Angel on Fire
(1995)
Chinese Title: 喋血柔情
Translation: Bloody
Tenderness
Starring: Cynthia Khan, Philip Ko Fei, Ronnie Rickets,
Melanie Marquez, Sharon Yeung Pan Pan, Waise Lee, Anthony Alonso, Winston
Ellis, Mark Houghton
Director: Philip Ko Fei
Action Director: Philip Ko Fei
If you
read reviews for this on the HKMDB and the now-defunct “View from the Brooklyn
Bridge” website (whose owner, Brian, loved everything Girls n’ Guns), you’ll
note that this is generally considered one of the low points of the sub-genre.

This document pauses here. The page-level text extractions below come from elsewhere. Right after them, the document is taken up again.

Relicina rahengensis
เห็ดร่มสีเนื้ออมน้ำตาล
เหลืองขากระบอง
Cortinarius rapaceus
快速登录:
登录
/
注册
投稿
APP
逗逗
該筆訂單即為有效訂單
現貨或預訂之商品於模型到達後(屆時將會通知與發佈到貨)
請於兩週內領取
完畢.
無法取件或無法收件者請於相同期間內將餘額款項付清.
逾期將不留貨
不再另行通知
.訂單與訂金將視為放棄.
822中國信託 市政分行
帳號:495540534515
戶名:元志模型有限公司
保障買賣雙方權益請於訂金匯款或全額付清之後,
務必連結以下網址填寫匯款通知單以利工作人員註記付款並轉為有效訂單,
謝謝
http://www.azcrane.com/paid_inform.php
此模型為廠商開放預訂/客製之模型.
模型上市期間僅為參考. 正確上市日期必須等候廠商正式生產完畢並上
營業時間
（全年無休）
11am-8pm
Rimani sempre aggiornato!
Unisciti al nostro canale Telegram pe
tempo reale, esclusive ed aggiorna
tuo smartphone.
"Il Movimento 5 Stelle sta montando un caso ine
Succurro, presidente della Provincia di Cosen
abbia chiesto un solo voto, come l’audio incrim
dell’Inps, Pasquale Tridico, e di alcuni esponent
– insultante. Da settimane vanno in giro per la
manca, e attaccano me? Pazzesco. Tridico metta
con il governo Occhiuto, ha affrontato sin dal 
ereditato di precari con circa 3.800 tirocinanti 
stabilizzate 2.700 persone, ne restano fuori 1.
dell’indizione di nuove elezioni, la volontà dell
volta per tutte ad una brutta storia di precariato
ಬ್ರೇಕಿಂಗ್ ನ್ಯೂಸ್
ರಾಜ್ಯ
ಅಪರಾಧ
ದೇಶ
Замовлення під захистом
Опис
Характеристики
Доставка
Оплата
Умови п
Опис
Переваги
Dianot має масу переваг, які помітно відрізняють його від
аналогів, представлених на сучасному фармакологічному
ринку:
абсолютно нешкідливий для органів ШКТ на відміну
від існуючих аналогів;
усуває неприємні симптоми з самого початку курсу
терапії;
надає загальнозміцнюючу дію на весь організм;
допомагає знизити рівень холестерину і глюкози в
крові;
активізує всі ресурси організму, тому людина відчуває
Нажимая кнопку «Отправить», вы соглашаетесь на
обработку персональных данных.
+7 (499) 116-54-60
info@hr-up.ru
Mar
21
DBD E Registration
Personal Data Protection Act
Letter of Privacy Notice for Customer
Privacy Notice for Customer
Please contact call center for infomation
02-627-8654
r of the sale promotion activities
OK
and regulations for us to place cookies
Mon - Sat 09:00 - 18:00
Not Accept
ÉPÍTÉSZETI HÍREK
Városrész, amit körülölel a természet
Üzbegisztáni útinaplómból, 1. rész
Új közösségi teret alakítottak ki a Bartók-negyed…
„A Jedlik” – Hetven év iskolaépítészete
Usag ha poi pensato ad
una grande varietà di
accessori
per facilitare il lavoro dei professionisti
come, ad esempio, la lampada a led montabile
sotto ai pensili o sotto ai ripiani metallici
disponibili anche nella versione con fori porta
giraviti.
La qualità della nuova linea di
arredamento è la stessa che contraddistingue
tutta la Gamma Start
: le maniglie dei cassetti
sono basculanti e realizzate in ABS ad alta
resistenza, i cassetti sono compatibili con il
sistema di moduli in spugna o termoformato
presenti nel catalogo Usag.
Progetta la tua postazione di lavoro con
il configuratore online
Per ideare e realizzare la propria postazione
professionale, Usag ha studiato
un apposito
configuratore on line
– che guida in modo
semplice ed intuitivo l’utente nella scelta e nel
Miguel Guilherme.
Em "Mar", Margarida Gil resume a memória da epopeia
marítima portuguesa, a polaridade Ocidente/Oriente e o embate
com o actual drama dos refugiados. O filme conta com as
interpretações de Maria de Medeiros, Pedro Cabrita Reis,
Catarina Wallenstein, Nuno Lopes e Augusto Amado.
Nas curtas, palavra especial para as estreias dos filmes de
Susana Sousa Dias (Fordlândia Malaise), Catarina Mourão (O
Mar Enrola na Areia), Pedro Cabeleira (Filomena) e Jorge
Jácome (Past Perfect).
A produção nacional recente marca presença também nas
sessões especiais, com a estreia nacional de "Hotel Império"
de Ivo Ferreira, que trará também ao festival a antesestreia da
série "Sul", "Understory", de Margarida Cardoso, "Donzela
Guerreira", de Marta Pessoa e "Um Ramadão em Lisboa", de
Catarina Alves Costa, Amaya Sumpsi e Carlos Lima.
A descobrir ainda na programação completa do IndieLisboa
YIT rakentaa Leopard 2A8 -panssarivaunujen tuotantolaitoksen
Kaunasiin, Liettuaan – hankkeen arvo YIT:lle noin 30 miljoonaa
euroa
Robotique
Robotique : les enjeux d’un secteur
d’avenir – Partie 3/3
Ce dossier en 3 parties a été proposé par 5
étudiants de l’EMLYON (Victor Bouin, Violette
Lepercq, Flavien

I wouldn’t go that far, having wasted three hours of my life watching Cynthia
Khan’s Yes Madam and Yes Madam 5 (neither of which have
anything to do with the Michelle Yeoh/Cynthia Rothrock classic). I know how
dull and uninspired and tacky and horrible these films can get. This one is
just sort of there. I think I liked it more after watching the nigh-incoherent Angel Mission, as this one at least had
a more focused story.
A Filipino
supermodel-cum-thief-cum-martial artist named May (Melanie Marquez) breaks into
the Shaolin Temple to steal a priceless artifact, kicking the collective butts
of all the monks training there. She escapes with the help of her partner Kao
(Philip Ko Fei), although he quickly reveals his treachery by siding with
another crime boss, Tony (Anthony Alonso), who sends his cronies (including
Darren Shahlavi) to kill May and get the artifact. She narrowly escapes through
the intervention of an Interpol agent whom we’ll call Cynthia (Khan) because I
didn’t take notes on what the character’s name is—and it really doesn’t matter.
May flees
to the Phillipines, with Cynthia and Kao in hot pursuit, to get protection from
the crime boss she works for. However, she actually plans on double crossing him and selling the artifact without his
knowing to a gwailo buyer (whose bodyguard is played by Mark Houghton). Cynthia
Khan is able to keep tabs on her with the help of a kickboxing cabbie (Ronnie
Rickets). All of this comes to head in a huge action sequence that takes up the
last 25 minutes of the movie, composed of gunplay, fisticuffs, airplane chases,
and random explosions. Seriously, the grenade launcher that the crime boss Tony
uses must have a 25-round grenade clip, if it can cause as many successive
explosions as it does.
Oh, Sharon
Yeung Pan Pan shows up as a Mainland Cop who’s assigned to the case, but she
spends two or three scenes in the car of another agent, before miraculously
showing up to the finale just in time for the fireworks factory.
There are
two fights worth mentioning in this film. In the first one, Cynthia Khan takes
on Philip Ko Fei and his men while trying to chase down May. It’s not a great
fight, but it’s Cynthia’s longest one in the film and she does some decent
moves. Despite the modern setting, choreographer Ko Fei throws in some weird
wire stunts into the mix, like Cynthia doing a Once Upon a Time in China-esque “No Shadow Kick” while supporting
herself on a pole. Much better is Sharon Yeung’s fight with a muscular black
guy named “Black Leopard” (played by Winston Ellis, who plays the mercenary
that Dodo Cheng and company beat silly with helmets in Operation Condor). Yeung’s moves don’t suffer from any wire
enhancement, and she’s still fairly flexible at this point in her life. She
does a nice cartwheel kick and a few other flashy moves, too.